• **What the exercise asks**: For the word "Tahoe", count the lines in the records below that include it and give only that number.

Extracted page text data

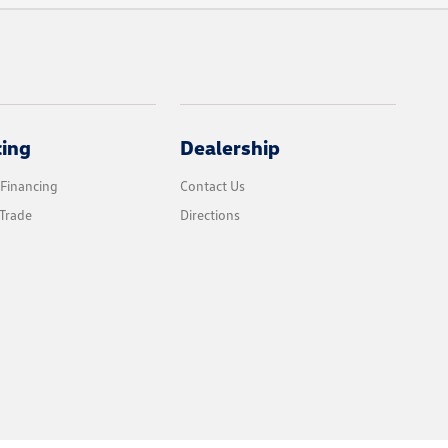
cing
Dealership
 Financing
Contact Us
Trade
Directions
--
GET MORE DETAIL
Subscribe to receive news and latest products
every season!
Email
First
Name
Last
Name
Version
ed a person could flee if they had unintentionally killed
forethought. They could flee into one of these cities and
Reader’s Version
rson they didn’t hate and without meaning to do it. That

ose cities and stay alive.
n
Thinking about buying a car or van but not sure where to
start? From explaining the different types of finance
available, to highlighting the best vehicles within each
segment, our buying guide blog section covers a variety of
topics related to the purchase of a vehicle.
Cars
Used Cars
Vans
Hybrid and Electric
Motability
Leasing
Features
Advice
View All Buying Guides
* * *
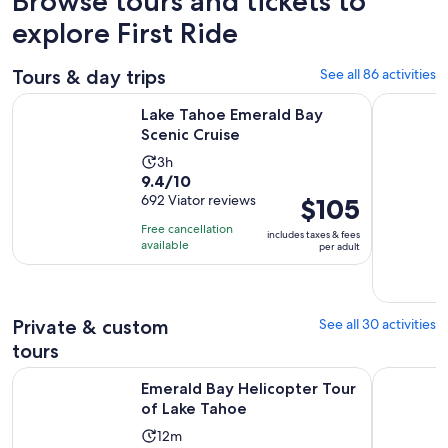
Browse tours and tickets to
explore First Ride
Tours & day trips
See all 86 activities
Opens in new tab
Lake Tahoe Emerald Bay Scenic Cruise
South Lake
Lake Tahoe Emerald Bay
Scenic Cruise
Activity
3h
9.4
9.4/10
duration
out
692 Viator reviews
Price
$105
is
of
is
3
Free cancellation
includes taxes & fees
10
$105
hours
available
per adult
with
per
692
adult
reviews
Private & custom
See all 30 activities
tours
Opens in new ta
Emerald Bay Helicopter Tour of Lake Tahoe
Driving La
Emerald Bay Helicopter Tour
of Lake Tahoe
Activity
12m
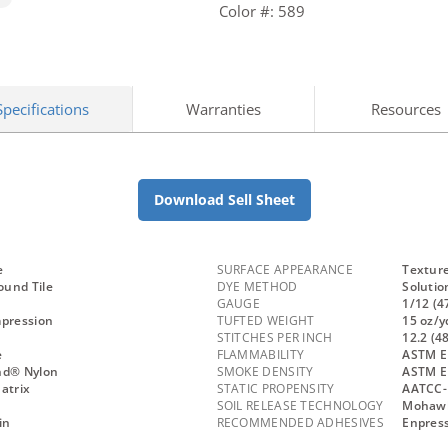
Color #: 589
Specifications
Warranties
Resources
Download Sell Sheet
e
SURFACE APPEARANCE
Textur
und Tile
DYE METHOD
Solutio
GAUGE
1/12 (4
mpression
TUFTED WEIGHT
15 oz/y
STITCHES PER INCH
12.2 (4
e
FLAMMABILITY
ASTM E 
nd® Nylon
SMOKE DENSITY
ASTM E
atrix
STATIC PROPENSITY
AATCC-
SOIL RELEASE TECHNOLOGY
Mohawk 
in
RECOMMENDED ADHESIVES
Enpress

• **Output for this task**: 4